The Dow Jones Industrial Average plummeted 348.58 points, or 1%, to 32,899.70, and the Nasdaq composite was 2.5% lower.
The S&P 500 was 1.6% lower after a report showed employers hired more workers last month than economists expected.
Despite the strong jobs report, the selloff reflects investor sentiment that the low unemployment figures mean it is more likely that the Federal Reserve will move to hike interest rates aggressively.
If the Fed acts too quickly in tightening monetary policy, analysts fear it could lead to a recession.
The Labor Department released figures on Friday showing that employers added 390,000 jobs last month, better than expectations for 322,500.

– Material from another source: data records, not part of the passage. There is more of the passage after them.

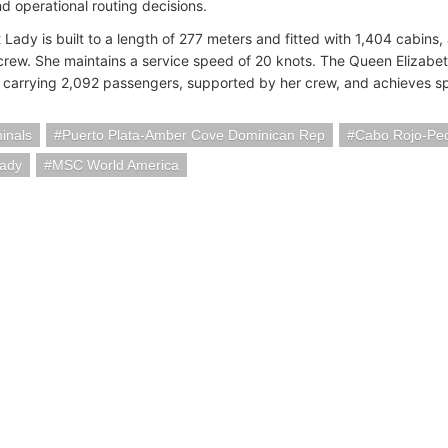
d operational routing decisions.
 Lady is built to a length of 277 meters and fitted with 1,404 cabins
crew. She maintains a service speed of 20 knots. The Queen Elizabet
 carrying 2,092 passengers, supported by her crew, and achieves sp
minals
Puerto Plata-Amber Cove Dominican Rep
Cabo Rojo-Pe
Lady
MSC World America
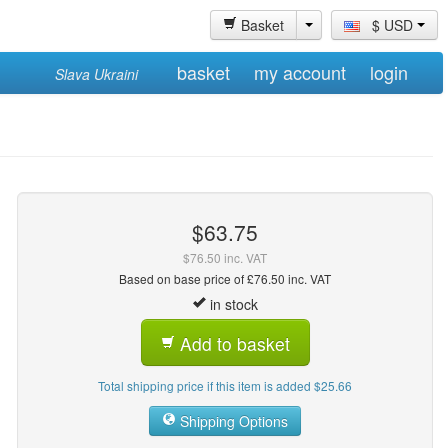
Basket
$ USD
basket
my account
login
Slava Ukraini
$63.75
$76.50 inc. VAT
Based on base price of £76.50 inc. VAT
in stock
Add to basket
Total shipping price if this item is added $25.66
Shipping Options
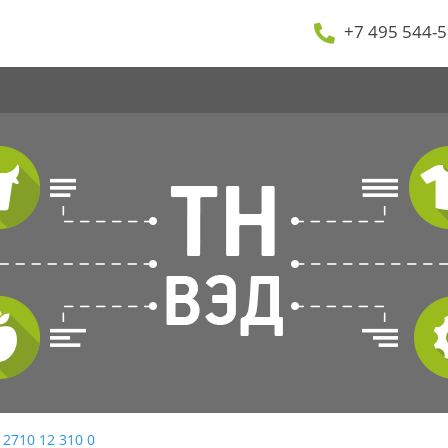
+7 495 544-5
 2710 12 310 0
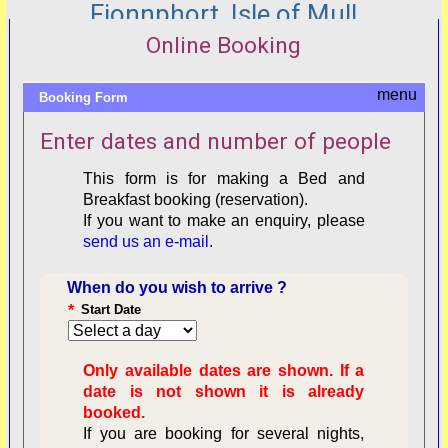
Fionnphort, Isle of Mull
Online Booking
Booking Form
Enter dates and number of people
This form is for making a Bed and
Breakfast booking (reservation).
If you want to make an enquiry, please
send us an e-mail
.
When do you wish to arrive ?
*
Start Date
Only available dates are shown. If a
date is not shown it is already
booked.
If you are booking for several nights,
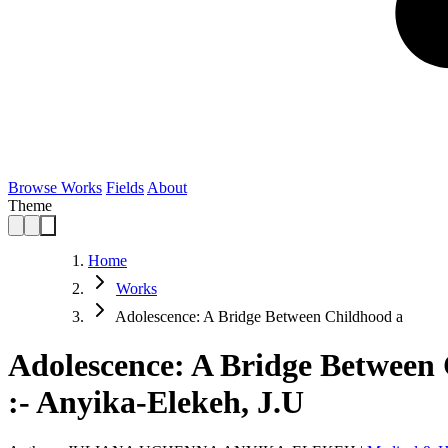
Browse Works
Fields
About
Theme
Home
Works
Adolescence: A Bridge Between Childhood a
Adolescence: A Bridge Between 
:- Anyika-Elekeh, J.U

That sent Treasury yields climbing, though they initially wobbled as investors moved from one knee-jerk reaction to another following the report’s release.
The yield on the two-year Treasury, which tends to move with expectations for Fed action, rose to 2.66% from 2.62%.
The 10-year yield, which tracks expectations for longer-term growth and inflation, rose to 2.96% from 2.91% after earlier climbing as high as 2.99%. It settled at 2.95%.
“As Fed speakers consistently remind us that the path towards draining inflationary pressures from the economy is going to be ‘bumpy’ and ‘painful’ the market agrees as it navigates between seeing the next recession around the corner to witnessing a still healthy economic backdrop,” Quincy Krosby, chief equity strategist for LPL Financial, told The Post.
“For now, the market sees a Federal Reserve trying to navigate a painful and bumpy road, yet trying to find a soft exit,” Krosby said.
And the market finds itself between wanting to believe in the rallies but not believing that the Fed can negotiate a soft landing.